И Расс с округлившимися глазами и серьезным выражением лица вскидывает руку и машет на прощание, как герой сказки – мальчик в костюме чудовища, когда тот садится на свой личный корабль и уплывает.
Так долго, крепко, без снов, как этой ночью, я не спал уже много месяцев. Проснувшись утром, не слышу криков в коридоре. Принимаю горячий душ, почти кипяток, так что аж кожа раскраснелась. Еду в школу на скорости ниже дозволенной. На уроке истории США пишу конспект. Иду по коридорам твердым шагом, со светлым взглядом, а в голове ощущение пустоты, словно кто-то крюком залез мне в ухо и рывком вытянул мозг.
Звенит звонок на большую перемену, напоминая мне, что аппетита у меня нет. Я даже курить не хочу. Не то чтобы я думаю об этом, но тяги к курению не чувствую уже несколько дней – с прошлой пятницы. Для меня это большой перерыв, но я почему-то не скучаю по травке.
Вхожу в класс Гарсии – до часу дня, пока он на обеденном перерыве, здесь будет пусто – и бросаю рюкзак на свою парту. В глубине кабинета – огромный стеллаж, на который Гарсия повесил табличку «КНИЖНЫЙ УГОЛОК». Я замечал, что ребята из поэтического общества всегда на него смотрят с вожделением. Я подтаскиваю к стеллажу стул и рассматриваю корешки книг, выставленных в алфавитном порядке. Здесь солидные серьезные издания в твердой обложке типа «Сатанинских стихов» и «Преступления и наказания» стоят вперемежку с тонкими книжками в мягком переплете. На последних названия напечатаны крупными пляшущими буквами, и на вид они не длиннее, чем адаптированные издания с обилием иллюстраций. Я вожу пальцем по корешкам, вспоминая те полчаса в воскресенье, когда дочитывал «Ад». К тому времени я уже настолько привык к поэтическому слогу Данте, что взгляд скользил по строкам, как шелк по коже; мне лишь несколько раз пришлось поискать определения к отдельным словам. Я уже и забыл, с каким увлечением читал, когда был младше: образы ярко пылали в сознании, воображение вспыхивало, как высеченный огонь, с каждой переворачиваемой страницей.

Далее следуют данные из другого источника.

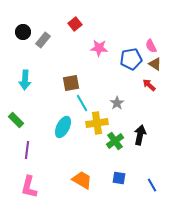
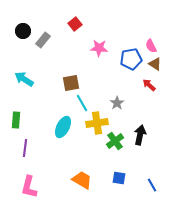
black circle: moved 1 px up
cyan arrow: moved 1 px left, 1 px up; rotated 120 degrees clockwise
green rectangle: rotated 49 degrees clockwise
purple line: moved 2 px left, 2 px up
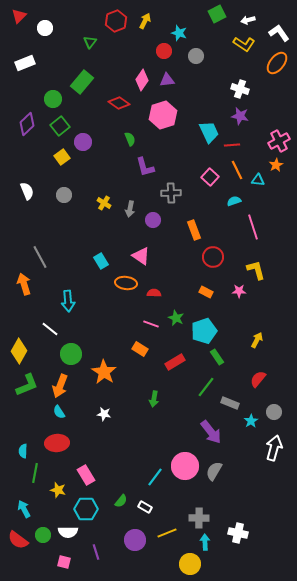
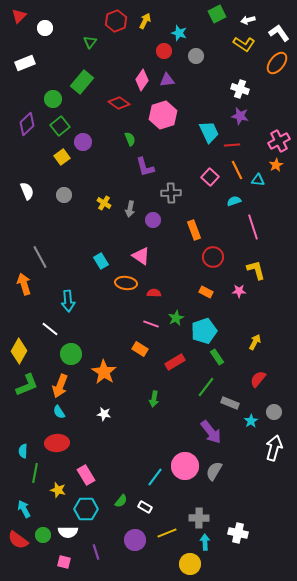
green star at (176, 318): rotated 21 degrees clockwise
yellow arrow at (257, 340): moved 2 px left, 2 px down
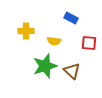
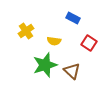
blue rectangle: moved 2 px right
yellow cross: rotated 35 degrees counterclockwise
red square: rotated 28 degrees clockwise
green star: moved 1 px up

Я беру с полки книгу в серой суперобложке под названием «Монарх из черного стекла», открываю ее.
В тот день, когда Верн исполнилось одиннадцать лет, за ней пришел первый советник монарха.
Повествование льется в меня как вода, я погружаюсь в него с головой, едва успевая перелистывать страницы. Я никогда не читал так быстро, и это не Данте, но каждый раз, когда главной героине удается перехитрить военного или она выясняет что-то о своем прошлом, мой интерес возрастает, пока я полностью не перемещаюсь из этого мира в тот, ненастоящий.
– Мэтт, – выдергивает меня из причудливого читательского марева чей-то голос.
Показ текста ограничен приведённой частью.